You had commented on the potential for this to be a big year for Hess in the Bakken. Here is a link that confirms that: http://finance.yahoo.com/news/hess-sets-2014-capex-5-181005580.htmlFrom the linked story over at Yahoo!Finance reported by Zachs:
Hess plans on commissioning 225 new wells in 2014!
Oil and gas producer Hess Corp. intends to spend $5.8 billion on exploration and production in 2014, down 15% from 2013 as it focuses more on greater efficiency in its U.S. shale fields.
The company targets to spend most of its capital in low-risk, high-growth areas such as North Dakota’s Bakken shale as well as focus largely on discovering and developing energy reserves to satisfy activist investor Elliot Management.

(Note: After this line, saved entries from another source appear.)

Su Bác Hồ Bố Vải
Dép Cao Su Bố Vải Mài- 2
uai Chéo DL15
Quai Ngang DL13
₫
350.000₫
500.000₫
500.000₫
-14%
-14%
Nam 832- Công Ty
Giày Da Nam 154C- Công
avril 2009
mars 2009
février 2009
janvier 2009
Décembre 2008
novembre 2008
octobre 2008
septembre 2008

Of the total budgeted amount, Hess plans to allocate $2.85 billion (49%) toward unconventional shale resources, $1.475 billion (25%) for production, $925 million (16%) for development and the balance $550 million (10%) for exploration.

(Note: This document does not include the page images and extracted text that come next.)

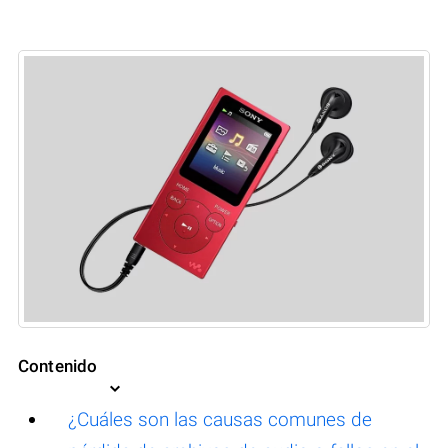
Contenido
¿Cuáles son las causas comunes de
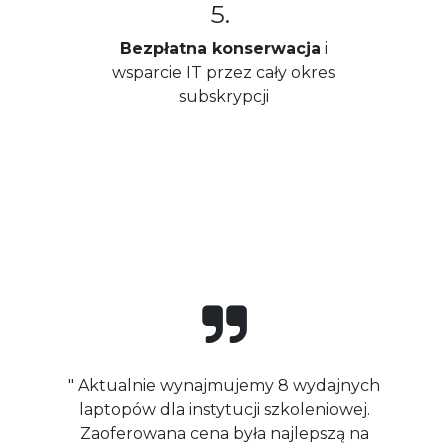
5.
Bezpłatna konserwacja
i
wsparcie IT przez cały okres
subskrypcji
" Aktualnie wynajmujemy 8 wydajnych
laptopów dla instytucji szkoleniowej.
Zaoferowana cena była najlepszą na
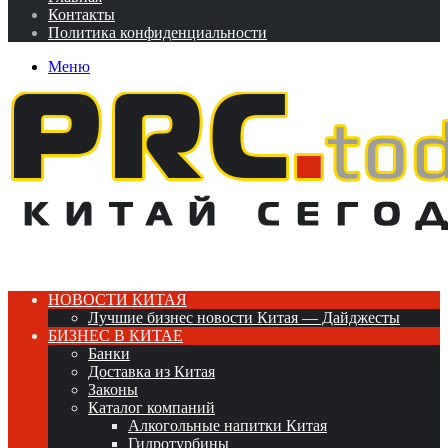
Контакты
Политика конфиденциальности
Меню
НОВОСТИ КИТАЯ
Лучшие бизнес новости Китая — Дайджесты
БИЗНЕС В КИТАЕ
Банки
Доставка из Китая
Законы
Каталог компаний
Алкогольные напитки Китая
Гидротурбины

At a very, very superficial level, the 2013 CAPEX works out to $13.095 million/well. For 2014, it works out to $9.778 million/well.As part of its program, Hess proposes to spend $2.2 billion for the development of the Bakken Shale in North Dakota, flat with 2013. Due to lower well costs and reduced investments in infrastructure projects the company plans to operate 17 rigs versus 14 last year and commission 225 new operated wells in 2014 compared to 168 in 2013. Moreover, the company has increased its expenditures in the emerging Utica shale play to $550 million from $455 million last year.
Again, a huge "thank you" to the reader for taking time to write.